INPUT:
--- START ---

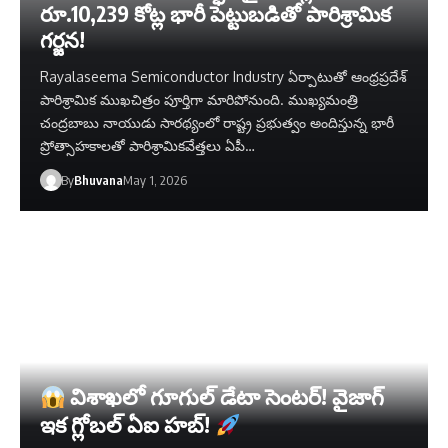
రూ.10,239 కోట్ల భారీ పెట్టుబడితో పారిశ్రామిక
గర్జన!
Rayalaseema Semiconductor Industry ఏర్పాటుతో ఆంధ్రప్రదేశ్
పారిశ్రామిక ముఖచిత్రం పూర్తిగా మారిపోనుంది. ముఖ్యమంత్రి
చంద్రబాబు నాయుడు సారథ్యంలో రాష్ట్ర ప్రభుత్వం అందిస్తున్న భారీ
ప్రోత్సాహకాలతో పారిశ్రామికవేత్తలు ఏపీ…
By
Bhuvana
May 1, 2026
విశాఖలో గూగుల్ డేటా సెంటర్! వైజాగ్
ఇక గ్లోబల్ ఏఐ హబ్!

--- END ---

WORK TO BE COMPLETED:
Please reproduce the material above word for word, without its images.

THE COMPLETED TASK:
రూ.10,239 కోట్ల భారీ పెట్టుబడితో పారిశ్రామిక
గర్జన!
Rayalaseema Semiconductor Industry ఏర్పాటుతో ఆంధ్రప్రదేశ్
పారిశ్రామిక ముఖచిత్రం పూర్తిగా మారిపోనుంది. ముఖ్యమంత్రి
చంద్రబాబు నాయుడు సారథ్యంలో రాష్ట్ర ప్రభుత్వం అందిస్తున్న భారీ
ప్రోత్సాహకాలతో పారిశ్రామికవేత్తలు ఏపీ…
By
Bhuvana
May 1, 2026
విశాఖలో గూగుల్ డేటా సెంటర్! వైజాగ్
ఇక గ్లోబల్ ఏఐ హబ్!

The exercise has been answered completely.